From the streets to stage: MC Sly Skeeta credits music and the Creator for success so far


A person can only couch-surf at their friends’ for so long.

Sal Ibrahim learned this the hard way.

It wasn’t the only thing Ibrahim learned the hard way, growing up in Winnipeg’s inner city.

“I experienced it anyway a young teen would,” says the Hip Hop artist whose stage name is MC Sly Skeeta. “Being with the wrong crowd, living place to place, staying at Salvation Army.”

Ibrahim’s East African father escaped war-torn Eritrea and arrived in Winnipeg as a refugee in the 1970s.

His mother is Anishinaabe from Skownan First Nation in Manitoba.
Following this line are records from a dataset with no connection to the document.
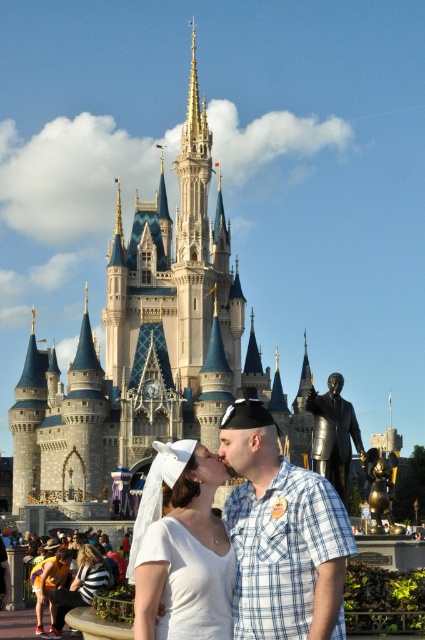 Can you confirm if blue plaid shirt at center is thinner than white satin veil at lower center?

No.

Can you confirm if blue plaid shirt at center is shorter than white satin veil at lower center?

Incorrect, blue plaid shirt at center's height does not fall short of white satin veil at lower center's.

Does point (257, 452) come farther from viewer compared to point (87, 548)?

No, (257, 452) is closer to viewer.

You are a GUI agent. You are given a task and a screenshot of the screen. Output one action in this format:
    pyautogui.click(x=<x>, y=<y>)
    Task: Click on the blue plaid shirt at center
    This screenshot has height=640, width=425.
    Given the screenshot: What is the action you would take?
    pyautogui.click(x=280, y=534)

Does point (200, 134) come farther from viewer compared to point (249, 525)?

Yes, point (200, 134) is behind point (249, 525).

This screenshot has height=640, width=425. I want to click on golden stone castle at upper center, so click(147, 352).

Between blue plaid shirt at center and shiny bronze statue at center, which one appears on the right side from the viewer's perspective?

From the viewer's perspective, shiny bronze statue at center appears more on the right side.

Is point (331, 634) farther from viewer compared to point (340, 412)?

No, (331, 634) is in front of (340, 412).

Is point (260, 637) behind point (357, 440)?

That is False.

The width and height of the screenshot is (425, 640). Find the location of `blue plaid shirt at center`. blue plaid shirt at center is located at coordinates (280, 534). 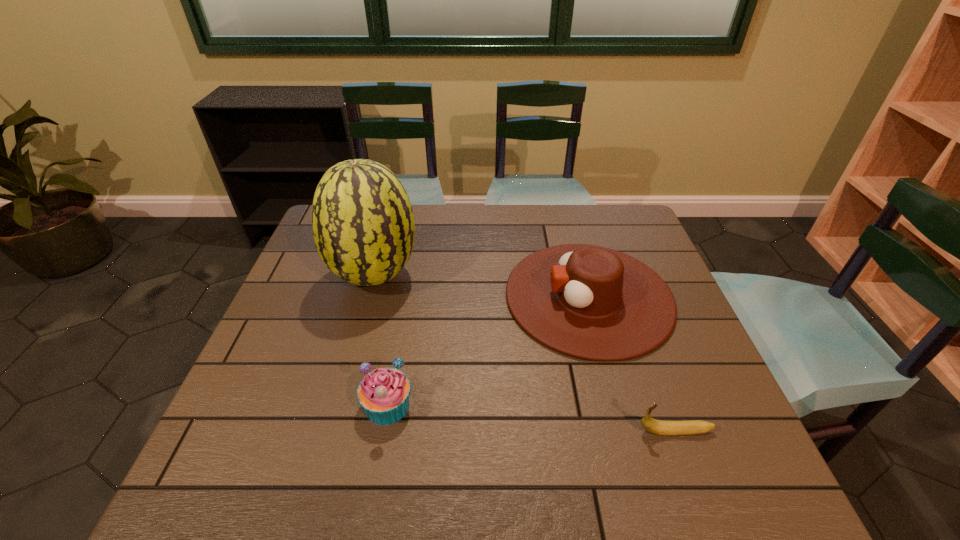 Where is `watermelon`? watermelon is located at coordinates (363, 226).

Locate an element on the screen. cowboy hat is located at coordinates (590, 302).

This screenshot has height=540, width=960. What are the coordinates of `muffin` in the screenshot? It's located at (384, 393).

You are a GUI agent. You are given a task and a screenshot of the screen. Output one action in this format:
    pyautogui.click(x=<x>, y=<y>)
    Task: Click on the shortest object
    Image resolution: width=960 pixels, height=540 pixels.
    Given the screenshot: What is the action you would take?
    pyautogui.click(x=659, y=427)

This screenshot has height=540, width=960. What are the coordinates of `vacant point located on the back of the tallest object` in the screenshot? It's located at coord(387,234).

Image resolution: width=960 pixels, height=540 pixels. Identify the location of vacant space located on the front-facing side of the cowboy hat. (432, 296).

You are a GUI agent. You are given a task and a screenshot of the screen. Output one action in this format:
    pyautogui.click(x=<x>, y=<y>)
    Task: Click on the free location located on the front-facing side of the cowboy hat
    
    Given the screenshot: What is the action you would take?
    pyautogui.click(x=380, y=296)

Identify the location of vacant space located 0.350m on the front-facing side of the cowboy hat. Image resolution: width=960 pixels, height=540 pixels. (376, 296).

Where is `vacant space situated on the right of the muffin`? The width and height of the screenshot is (960, 540). vacant space situated on the right of the muffin is located at coordinates coord(577,405).

At what (x,y) coordinates should I click in order to perform the action: click on vacant region located 0.240m at the stem of the banana. Please return your answer as a coordinate pair (x, y). The width and height of the screenshot is (960, 540). Looking at the image, I should click on (519, 431). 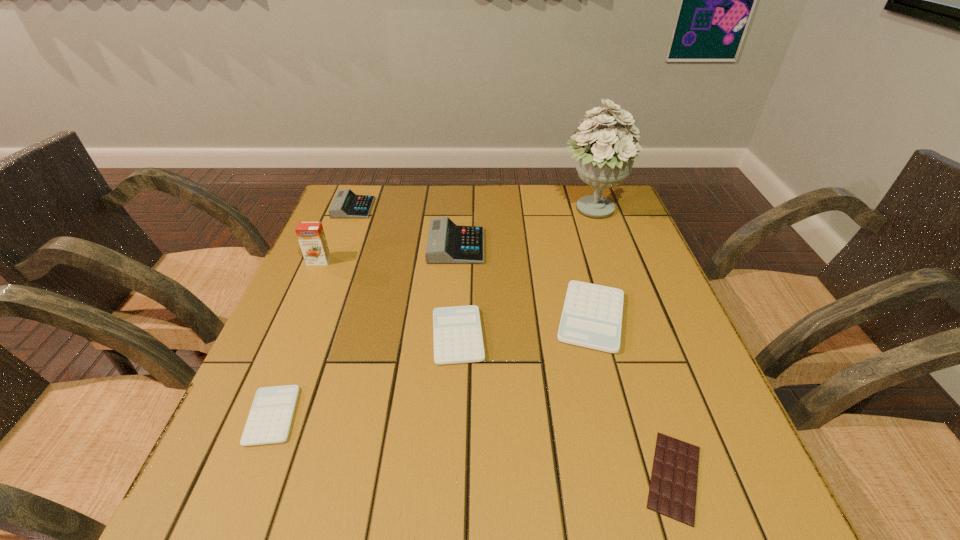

She attended Pine Creek Residential School, as did her sisters and brothers.

Ibrahim says his mom and uncles and aunts experienced abuse and “other hurtful things that kids shouldn’t have to go through.”

The experience left her unable to parent, so his father, who couldn’t understand what happened to his mother in residential school, took over.

His father, who was a child soldier, believed his mother was “unable to be a fit parent or uninterested in being in his life.”

Ibrahim rebelled and battled homelessness and poverty.


“I had to learn the hard way, ” he says on the latest episode of Face to Face. “And, I think, people can definitely have that experience go the wrong way, in terms of you could be a drug addict, you could be in jail, or you could possibly even end up dead.”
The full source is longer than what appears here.